Fighting the good fight of proving PV-10's systemic properties is one thing. It might constrain valuation in the interim. Fighting it with one hand tied behind your back, by being circumspect, by choosing to fundraise in certain manners (because of whatever certain reasons or circumstances), etc., has the potential to reduce valuation with the risk that some of the reduction never ever returns. I'm sure management understands by now if they didn't understand it at the outset, that $125 million raised at a $75 million [pre-money] valuation is not as good as the same amount raised at $250 million.

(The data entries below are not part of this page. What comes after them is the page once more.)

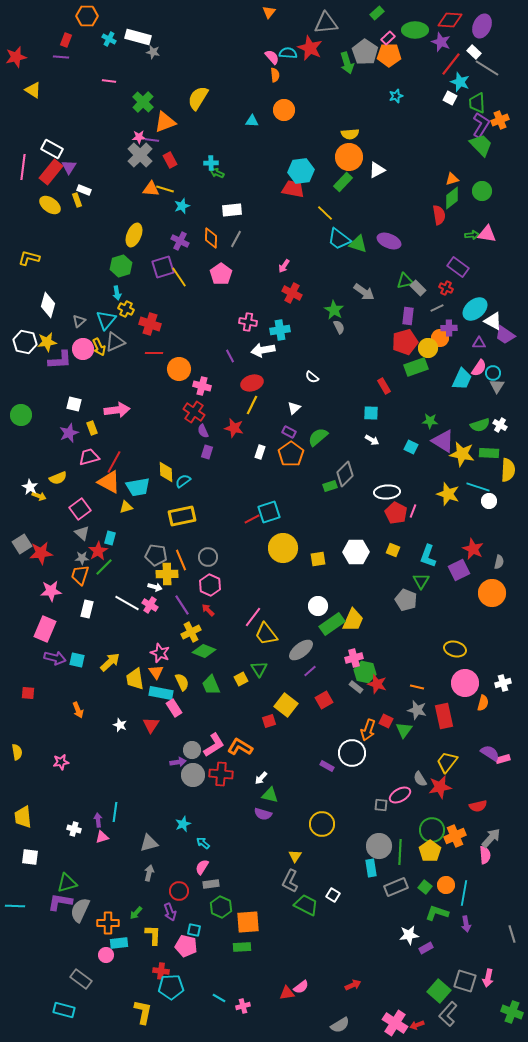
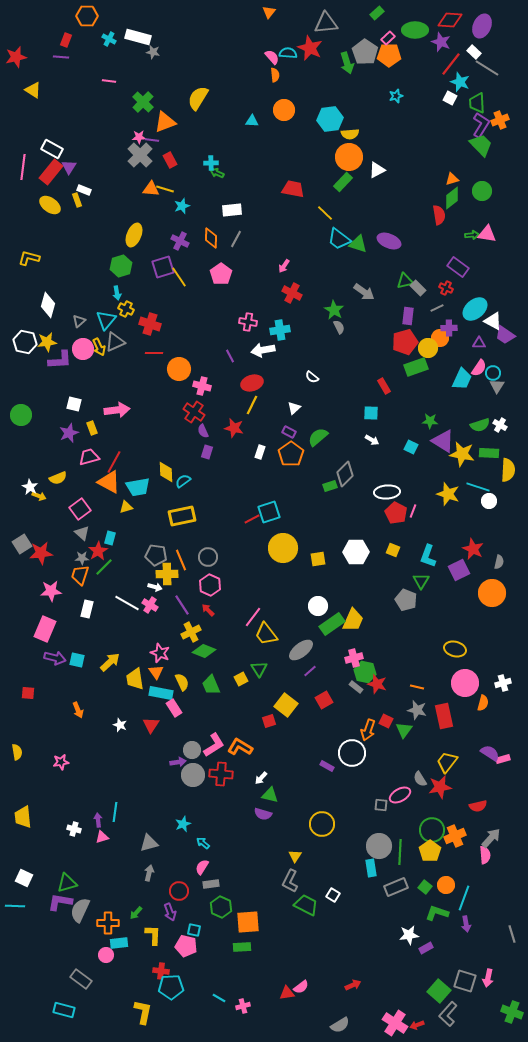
cyan hexagon at (301, 171): moved 29 px right, 52 px up
white square at (30, 857): moved 6 px left, 21 px down; rotated 18 degrees clockwise
cyan line at (464, 893): moved 5 px down; rotated 10 degrees clockwise
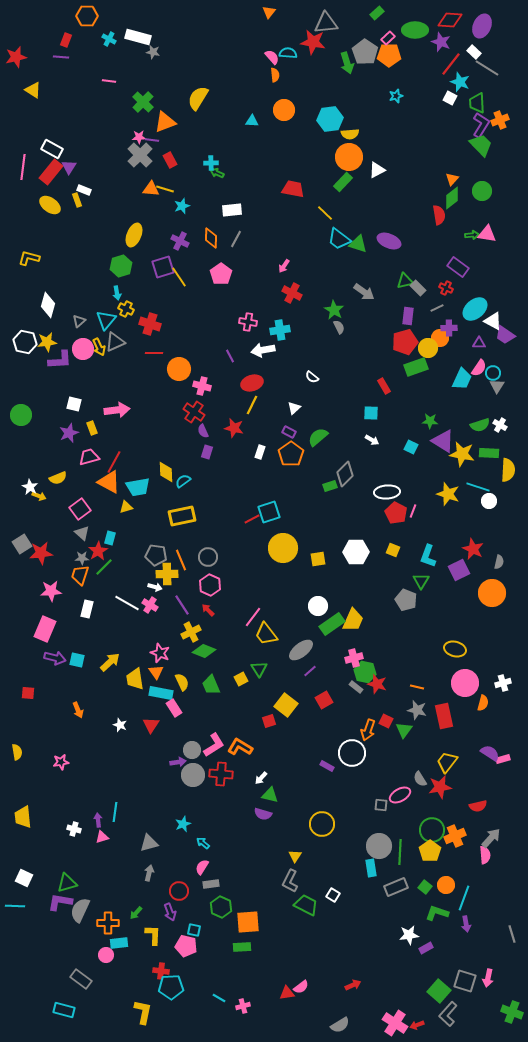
red star at (310, 48): moved 3 px right, 6 px up; rotated 15 degrees counterclockwise
orange triangle at (452, 179): rotated 32 degrees counterclockwise
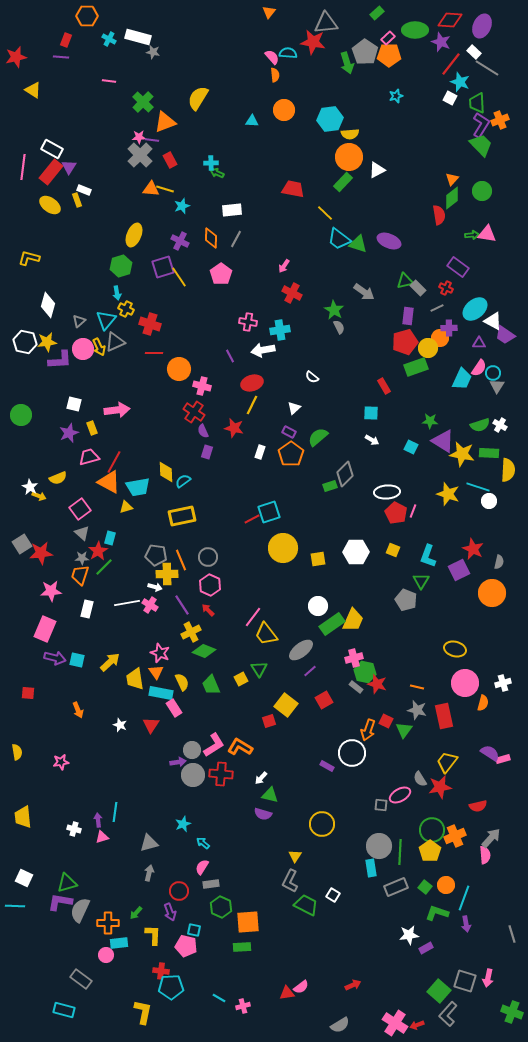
white line at (127, 603): rotated 40 degrees counterclockwise
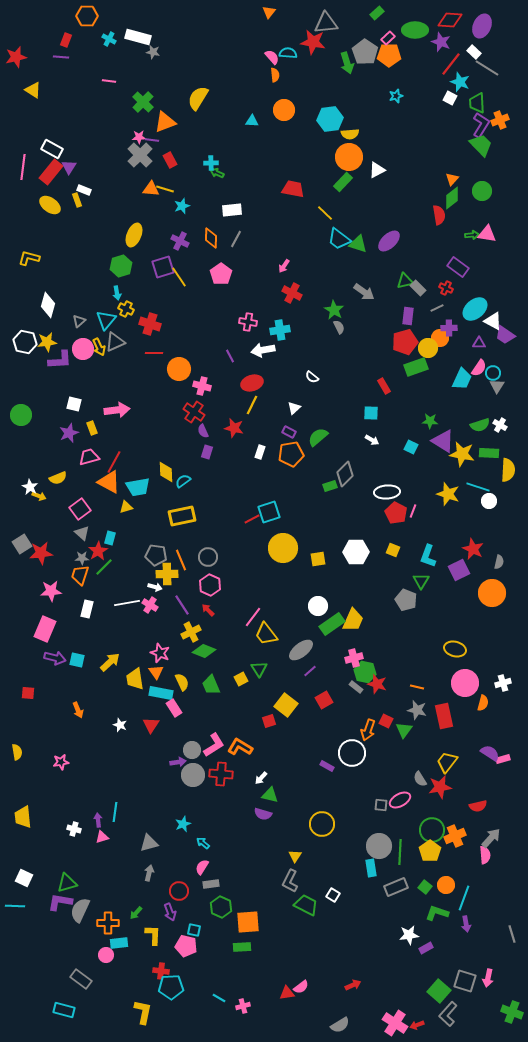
purple ellipse at (389, 241): rotated 65 degrees counterclockwise
orange pentagon at (291, 454): rotated 25 degrees clockwise
pink ellipse at (400, 795): moved 5 px down
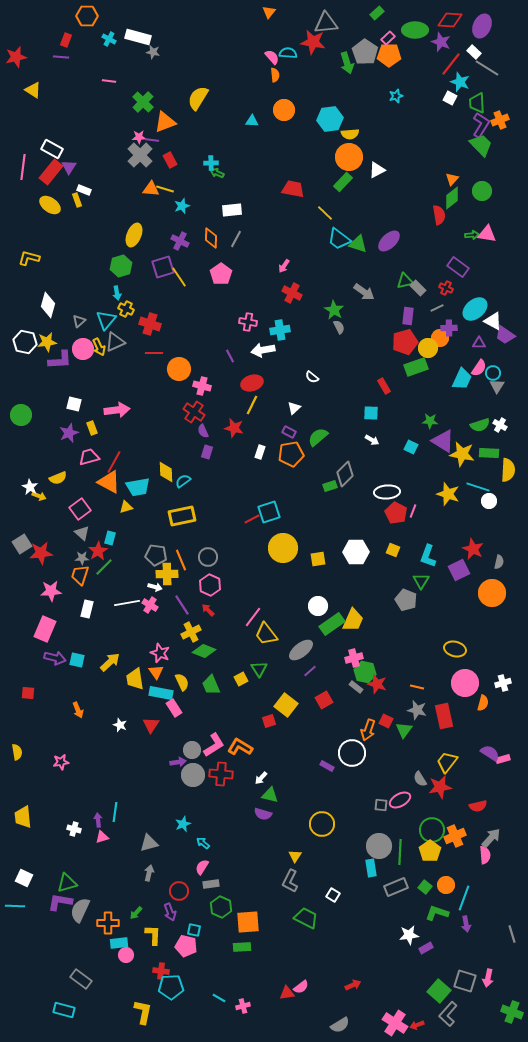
green trapezoid at (306, 905): moved 13 px down
pink circle at (106, 955): moved 20 px right
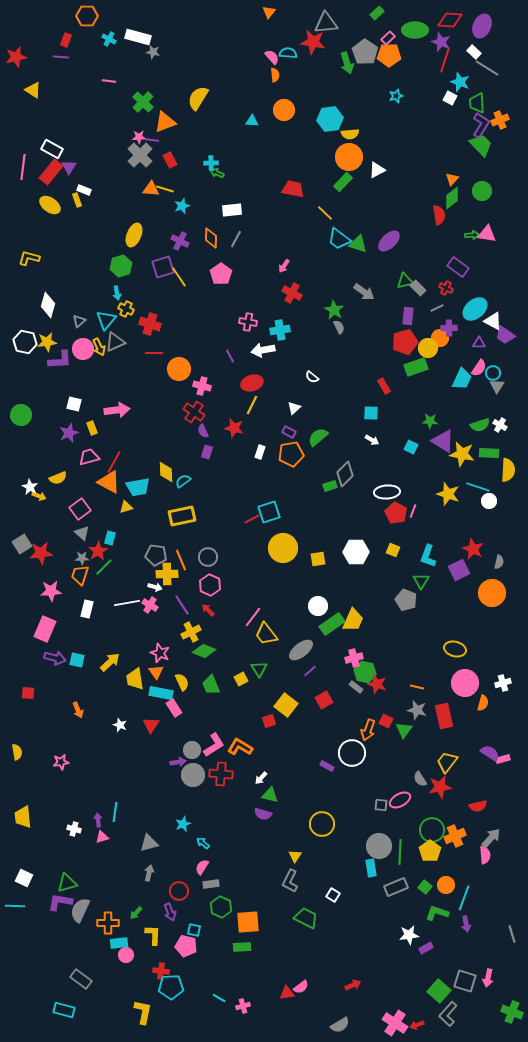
red line at (451, 64): moved 6 px left, 4 px up; rotated 20 degrees counterclockwise
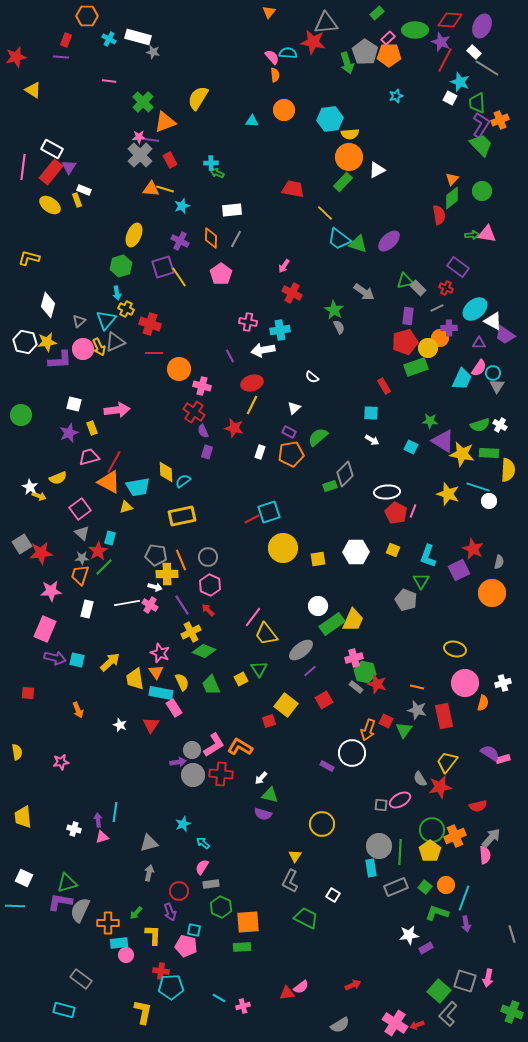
red line at (445, 60): rotated 10 degrees clockwise
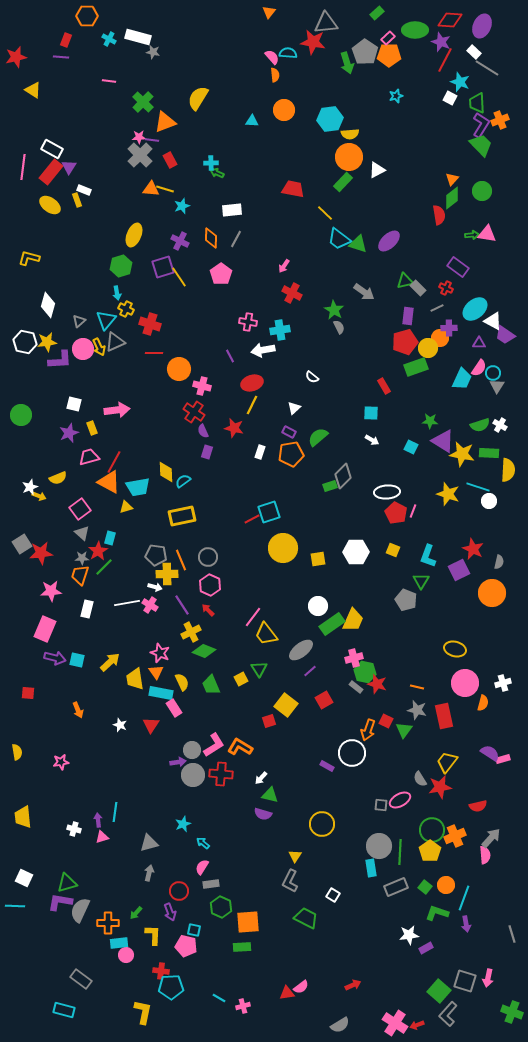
gray diamond at (345, 474): moved 2 px left, 2 px down
white star at (30, 487): rotated 21 degrees clockwise
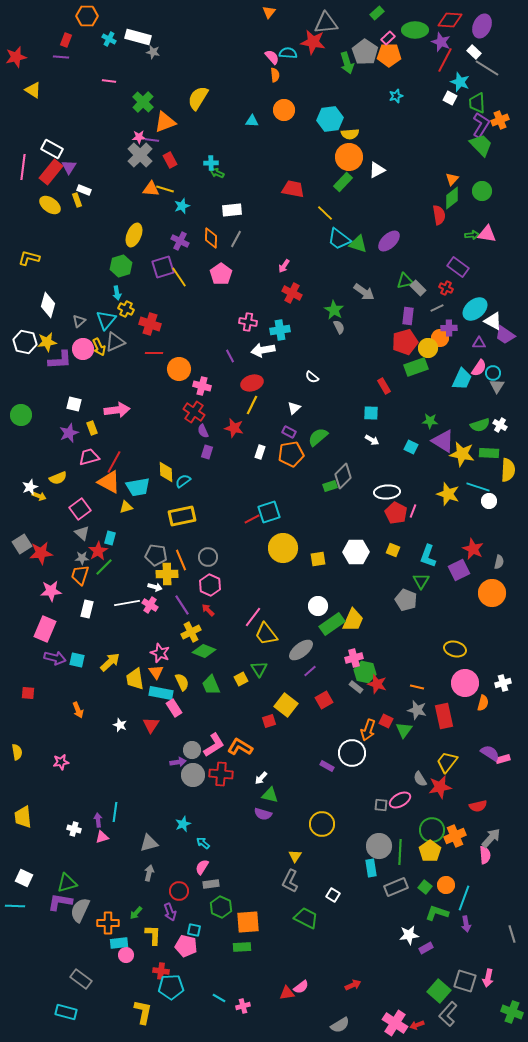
cyan rectangle at (64, 1010): moved 2 px right, 2 px down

Should Craig ultimately be successful in having PV-10 and PH-10 approved for multiple oncology and dermatology indications, such as those as displayed in Alan Ross' Seeking Alpha article Provectus Pharmaceuticals Up 17% In A Month; Potential Still Huge last week, the team and he will find themselves (even after adjusting for the additional costs still required to gain approval for many of those indications to market, and which will incurred by Provectus' acquirer) very near to or at the bottom of Forbes' Matthew Herper's list of R&D Spending Per New Drug, which is exceedingly high praise for their possessing the unique combination of innovation and cost effective development. It's not quite a list of R&D spending per approved indication, but it gives you a sense of magnitude nevertheless, and Provectus' relative success.

Through it all, however, management has protected the economics, but "protecting the economics" can be hard to grasp. In my investment letter of September 22, I wrote: "Investors often misjudge risk in the context of return. That a so-called safe asset or security should provide a safe return does not mean the expected return is commensurate (high enough) for the risk incurred. Conversely, a so-called risky security that may have the potential to generate a robust return does not mean the associated potential risk is commensurate (too high) for the amount of return expected."

One measure of risk in biotechnology is the weighted average cost of capital ("WACC"), which is "...the rate that a company is expected to pay on average to all its security holders to finance its assets." Said another way, it's a measure of return you would expect to garner each year for every year you hold Provectus stock. Consider the table below:

Click to enlarge the table.

Let's assume a biotech WACC of 20%. There are several studies that have analyzed the WACC for the biotechnology, and been more specific as it relates to the size of the biotechnology company, and report a range of 8-20%. Let's assume Peter achieves something close to a Celgene-takeout-of-Abraxis payment, as he mentioned in one of his September interviews. Factor in the number of fully diluted shares outstanding. Establish a share price range at which you might sell your shares ($2-12 per share in the table above). Determine the number of years you've held the stock (1-8 years in the table above). Determine your cost basis ($1 per share in the table above). Calculate your annualized return (as shown). The table is a quick 'n dirty attempt to illustrate the protection of Provectus economics for a range of exit share prices and a range of holding periods.

I further wrote in my investment letter: "Provectus’ stock’s risk-reward profile is out of whack. The return opportunity is more than commensurate with its potential risk from here on out." Whether you're a longstanding shareholder, measured in a holding period closer to 8 years or thereabouts, a recent shareholder, and thus have a holding period of, say, one year or less, or someone in between, like me, depending of course on what value management sells Provectus for, your annualized return should be exceed the return required for the risk you took. In professional sports, generally speaking, the outcome only matters. Did you win or lose? An end-game in the range of most scenarios above is a win for shareholders and, thus, for management.